Playing With Fire
China is big, awfully big, and it carries a big stick. It isn't at all reluctant to pull its considerable weight. And its neighbours are wary and considerably conscious of how fraught the future is with the kinds of tensions that build inexorably toward a war footing, given the tensions that exist at the present time.With China, giant that it is, impressed with its own newfound sense of economic security as an emerging superpower, expressing its stolid determination of sole and complete ownership of the South China Sea.
Like ownership of the Arctic, made an imperative of aggressive stick-handling by national greed assuming the riches that are present in precious metals, oil and natural gas fields deep under water. Which has made Russia, the United States, Canada, Denmark and Norway, all belligerent antagonists for their share of the frozen waters and what lies securely beneath them.

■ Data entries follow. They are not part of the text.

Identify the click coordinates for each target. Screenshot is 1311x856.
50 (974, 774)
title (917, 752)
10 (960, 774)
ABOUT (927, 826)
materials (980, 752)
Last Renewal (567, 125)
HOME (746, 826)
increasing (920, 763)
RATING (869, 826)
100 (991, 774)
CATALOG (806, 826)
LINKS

The South China Sea is assumed to be so rich in petroleum resources, oil and natural gas, that it has been likened to the Persian Gulf. And China claims its historic right to the entire area should be unchallenged to effectively satisfy its thirst for the energy resources that will continue to maintain its gigantic production facilities, ensuring it remains a global production giant.
Vietnam, the Philippines, Malaysia, Brunei and Taiwan are unimpressed with China's claims of total ownership of the resources, since this is effectively what control of the South China Sea manifests. And the difference of opinion brings the United States into the picture on the back of its post-war assurances of East Asian security.
(Here is the United States whose large consumer base (along with that of Europe and indeed the world at large) now depends on cheap-labour Chinese production which has beggared the production capabilities of the U.S., while China holds the vast U.S. debt in its national banks.)
And the United States is committed to upholding the security of East Asia; indebtedness and debt from financial realities to political strategies.
Confrontation, for the time being, though serious, remain in the warning stages, with Chinese patrol boats harassing a Philippines survey ship, in contested waters; the Chinese navy severing seismic cables of a Vietnamese vessel, and both countries playing tit-for-tat in reverse, while calling on the U.S. to validate its mutual defence treaty in trust of which the U.S. and the Philippines are conducting a maritime security exercise.
Irrespective of the nationalist calls for legitimacy of ownership on all sides, China has gone one further, warning the world to expect oil-drilling rigs to be set up in areas of the South China Sea claimed by them and the Philippines and issuing due warnings to Washington that this is not their dispute.
"I believe some countries now are playing with fire. and I hope the U.S. won't be burned by this fire." Cui Tiankai, vice foreign minister, China.